Background and importance Chronic obstructive pulmonary disease (COPD) is a highly prevalent chronic disease partly characterised by the occurrence of exacerbations. The main treatment goal for COPD consists of reduction of symptoms and future risk and severity of exacerbations. A part of the hospital admissions for COPD exacerbations could theoretically be preventable with timely and appropriate outpatient care or self-management. It is important to consider and understand patients’ and health care providers’ (HCP) perspectives on potential preventability of hospitalisations to implement strategies directly influencing underlying factors. Different perspectives and beliefs between patient and HCP about the potential preventability can affect treatment efficacy.

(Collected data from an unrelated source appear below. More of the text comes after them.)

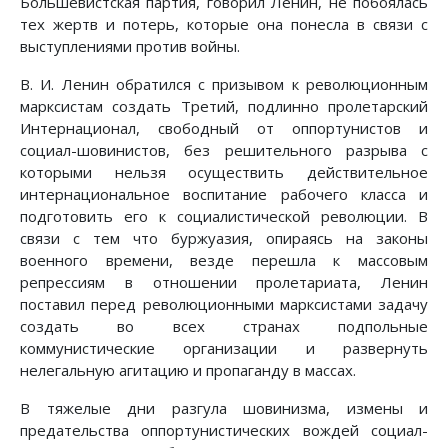
Большевистская партия, говорил Ленин, не побоялась
тех жертв и потерь, которые она понесла в связи с
выступлениями против войны.
В. И. Ленин обратился с призывом к революционным
марксистам создать Третий, подлинно пролетарский
Интернационал, свободный от оппортунистов и
социал-шовинистов, без решительного разрыва с
которыми нельзя осуществить действительное
интернациональное воспитание рабочего класса и
подготовить его к социалистической революции. В
связи с тем что буржуазия, опираясь на законы
военного времени, везде перешла к массовым
репрессиям в отношении пролетариата, Ленин
поставил перед революционными марксистами задачу
создать во всех странах подпольные
коммунистические организации и развернуть
нелегальную агитацию и пропаганду в массах.
В тяжелые дни разгула шовинизма, измены и
предательства оппортунистических вождей социал-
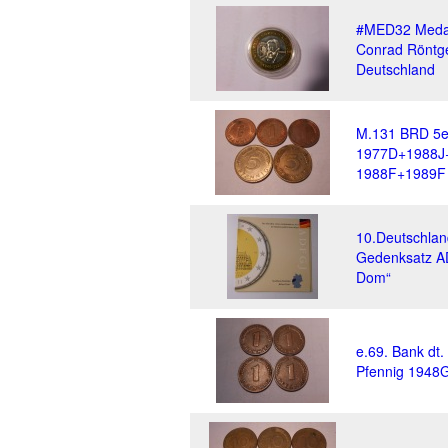
#MED32 Medail
Conrad Röntge
Deutschland
M.131 BRD 5er
1977D+1988J+
1988F+1989F
10.Deutschla
Gedenksatz A
Dom“
e.69. Bank dt.
Pfennig 1948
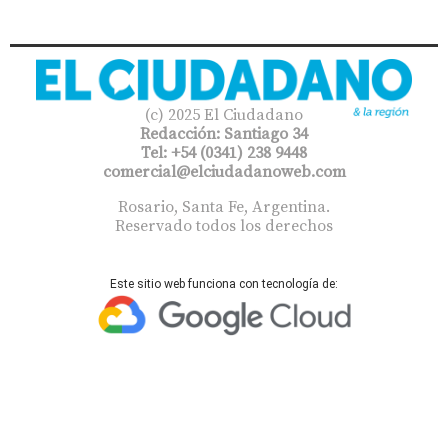
(c) 2025 El Ciudadano
Redacción: Santiago 34
Tel: +54 (0341) 238 9448
comercial@elciudadanoweb.com​
Rosario, Santa Fe, Argentina.
Reservado todos los derechos
Este sitio web funciona con tecnología de:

Aim and objectives The aim of this study was to explore patients’ perspectives on the potential preventability of their hospital admission for an acute exacerbation of COPD (AECOPD) and to compare these with their HCPs’ perspectives.

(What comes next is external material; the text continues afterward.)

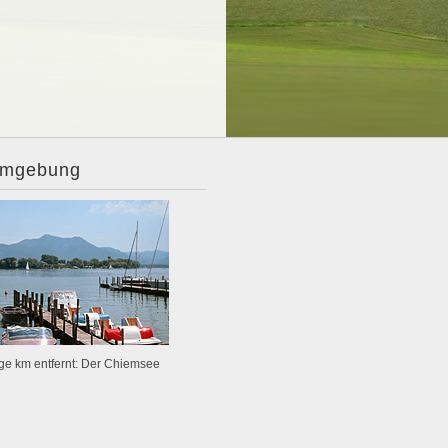
Umgebung
ge km entfernt: Der Chiemsee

Material and methods Semi-structured interviews were conducted with patients admitted for a COPD exacerbation (N=11), their HCP on the respiratory ward (N=11) and their treating pulmonologist (N=10). Interviews were transcribed verbatim and analysed using thematic content analysis.

Results The results of the perspectives on the potential preventability of AECOPD hospitalisation are shown in Table 1.

Abstract 4CPS-037 Table 1

Different patient and caregiver factors for optimisation were identified: calling help, recognition and taking action on symptoms and instruction on COPD, treatment and action plans. Furthermore, treatment adherence and inhalation technique were not frequently assessed. However, both HCPs and patients felt the need for regular feedback.

Conclusion and relevance Patients and their HCPs have different beliefs about the potential preventability of AECOPD hospitalisation. Although not all patients and HCPs believed that hospitalisation was preventable, most did mention factors that could have led to a different outcome for the current exacerbation or for the patient’s health status and treatment of exacerbations in the future. The factors show that shared decision-making is crucial to bring to light the perspective of the patient and their individual needs to timely treat or even prevent AECOPD and thereby decrease admission rates.